• _What to produce_: Copy word for word, please, the lines of the entries below running from the one containing "без когнитивных умеренных" to the one containing "животных и человеческих", both ends included.

• _Data extract_:

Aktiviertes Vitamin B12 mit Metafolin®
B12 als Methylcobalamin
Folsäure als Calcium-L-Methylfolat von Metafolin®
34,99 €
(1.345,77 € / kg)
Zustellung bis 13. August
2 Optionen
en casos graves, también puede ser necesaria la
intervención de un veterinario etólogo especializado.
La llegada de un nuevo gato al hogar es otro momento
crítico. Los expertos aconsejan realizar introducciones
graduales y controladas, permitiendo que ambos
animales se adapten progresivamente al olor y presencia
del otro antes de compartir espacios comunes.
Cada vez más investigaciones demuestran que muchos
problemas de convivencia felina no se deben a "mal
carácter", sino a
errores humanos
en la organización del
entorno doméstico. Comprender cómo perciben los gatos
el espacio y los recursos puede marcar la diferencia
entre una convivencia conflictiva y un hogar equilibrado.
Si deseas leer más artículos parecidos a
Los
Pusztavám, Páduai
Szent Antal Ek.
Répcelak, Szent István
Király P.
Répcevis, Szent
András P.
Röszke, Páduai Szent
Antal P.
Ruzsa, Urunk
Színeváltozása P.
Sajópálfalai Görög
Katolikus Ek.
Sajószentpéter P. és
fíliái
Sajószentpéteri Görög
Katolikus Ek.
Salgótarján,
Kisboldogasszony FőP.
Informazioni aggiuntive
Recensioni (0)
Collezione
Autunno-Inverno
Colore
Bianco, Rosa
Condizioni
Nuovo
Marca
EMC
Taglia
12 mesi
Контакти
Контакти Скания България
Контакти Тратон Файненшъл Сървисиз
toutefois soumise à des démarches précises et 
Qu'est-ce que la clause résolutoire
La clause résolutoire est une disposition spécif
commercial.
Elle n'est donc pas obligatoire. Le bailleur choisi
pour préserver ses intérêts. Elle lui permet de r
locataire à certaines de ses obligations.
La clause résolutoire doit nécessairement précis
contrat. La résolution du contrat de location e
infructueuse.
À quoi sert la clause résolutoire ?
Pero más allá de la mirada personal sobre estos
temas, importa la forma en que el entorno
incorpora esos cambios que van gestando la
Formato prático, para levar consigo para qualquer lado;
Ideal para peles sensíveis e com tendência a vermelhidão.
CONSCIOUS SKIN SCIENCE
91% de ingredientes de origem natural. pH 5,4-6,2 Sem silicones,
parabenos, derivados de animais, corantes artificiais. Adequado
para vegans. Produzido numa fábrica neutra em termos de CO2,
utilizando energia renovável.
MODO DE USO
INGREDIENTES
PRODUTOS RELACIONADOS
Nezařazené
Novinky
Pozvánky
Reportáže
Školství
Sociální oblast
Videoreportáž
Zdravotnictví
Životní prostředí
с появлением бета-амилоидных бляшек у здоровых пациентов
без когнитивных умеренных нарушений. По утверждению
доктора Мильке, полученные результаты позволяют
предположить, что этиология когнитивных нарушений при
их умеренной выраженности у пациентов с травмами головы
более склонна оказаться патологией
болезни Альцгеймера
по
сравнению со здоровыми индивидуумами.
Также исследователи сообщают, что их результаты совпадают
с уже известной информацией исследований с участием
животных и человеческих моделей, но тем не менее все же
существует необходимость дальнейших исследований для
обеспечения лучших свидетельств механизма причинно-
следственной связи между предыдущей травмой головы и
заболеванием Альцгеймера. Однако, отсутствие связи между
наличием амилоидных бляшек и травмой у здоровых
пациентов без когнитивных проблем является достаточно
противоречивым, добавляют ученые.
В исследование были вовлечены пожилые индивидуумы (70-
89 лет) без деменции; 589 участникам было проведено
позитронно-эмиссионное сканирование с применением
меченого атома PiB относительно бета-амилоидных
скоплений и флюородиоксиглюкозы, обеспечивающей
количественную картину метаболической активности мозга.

• _Solution to the problem_:
без когнитивных умеренных нарушений. По утверждению
доктора Мильке, полученные результаты позволяют
предположить, что этиология когнитивных нарушений при
их умеренной выраженности у пациентов с травмами головы
более склонна оказаться патологией
болезни Альцгеймера
по
сравнению со здоровыми индивидуумами.
Также исследователи сообщают, что их результаты совпадают
с уже известной информацией исследований с участием
животных и человеческих моделей, но тем не менее все же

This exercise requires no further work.